Faith: Principle of Power

Reading:   Lectures on Faith: Lecture First

The lectures on Faith were classes of instruction given "... On the Doctrine of the Church of Jesus Christ of Latter-day Saints, originally delivered before a Class of the Elders, in Kirtland, Ohio."

I will place that little intro at the beginning of each of the next seven blogs pertaining to the seven lectures on faith.  In the first of these lectures, the brethren pound in the fact that nothing can progress without faith; every action is a work in faith.  Basically, from the simplest task, waking up in the morning and walking to the bathroom, to the grandest of actions, moving a mountain, faith is the power that makes things happen.

Yes, waking up and walking to the bathroom is an automatic action that takes little thought but it takes little thought because we do it all the time - we inherently have faith that our legs will work and our mind will guide us accordingly.  Break down your day, your normal practices, and try to isolate an action that does not take habitual faith to achieve.

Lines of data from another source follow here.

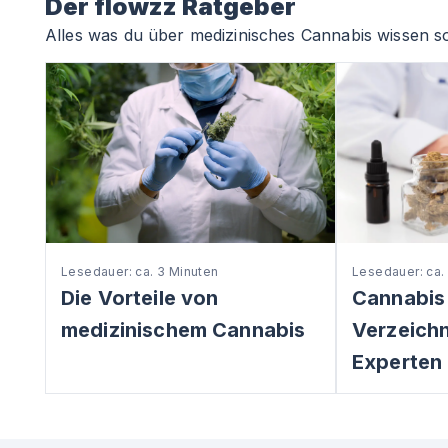
Der flowzz Ratgeber
Alles was du über medizinisches Cannabis wissen so
Lesedauer: ca. 3 Minuten
Lesedauer: ca.
Die Vorteile von
Cannabis
medizinischem Cannabis
Verzeichni
Experten 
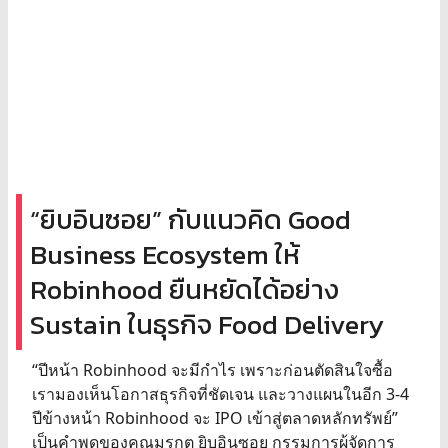
“ยิบอินซอย” กับแนวคิด Good
Business Ecosystem ให้
Robinhood ยืนหยัดได้อย่าง
Sustain ในธุรกิจ Food Delivery
“ปีหน้า Robinhood จะมีกำไร เพราะก่อนตัดสินใจซื้อ
เรามองเห็นโอกาสธุรกิจที่ชัดเจน และวางแผนในอีก 3-4
ปีข้างหน้า Robinhood จะ IPO เข้าสู่ตลาดหลักทรัพย์”
เป็นคำพูดของคุณมรกต ยิบอินซอย กรรมการผู้จัดการ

We do something ten times, a hundred times, thousands of times and yet each action started somewhere with an act of faith, muscle memory forms and the once impossible task is done habitually, easily, without any reflection on faith.  Moving mountains can be as easy if we, like the brother of Jared, practice our faith and doubt not the power of God.

LECTURE FIRST (Paragraph 24)

24. Faith, then, is the first great governing principle which has power, dominion, and authority over all things; by it they exist, by it they are upheld, by it they are changed, or by it they remain, agreeable to the will of God. Without it there is no power, and without power there could be no creation nor existence! 

Practicing faith isn't easy, I mean I don't believe I can jump right into moving a mountain (see...already I'm showing a lack of faith?  If I believe in God, why could I not move a mountain right now, hmmmm), anyway I need to start being more aware of all the aspects of faith at work in my life and then build from there.  I do have faith but tend to stretch my own abilities, abilities I now understand to have earned through faith, before asking humbly for help.

Acknowledging all actions as acts of faith, as power gained through faithful exertion and practice, I do believe I will gain a stronger testimony of our Savior and gain a personal witness of my potential as a celestial being.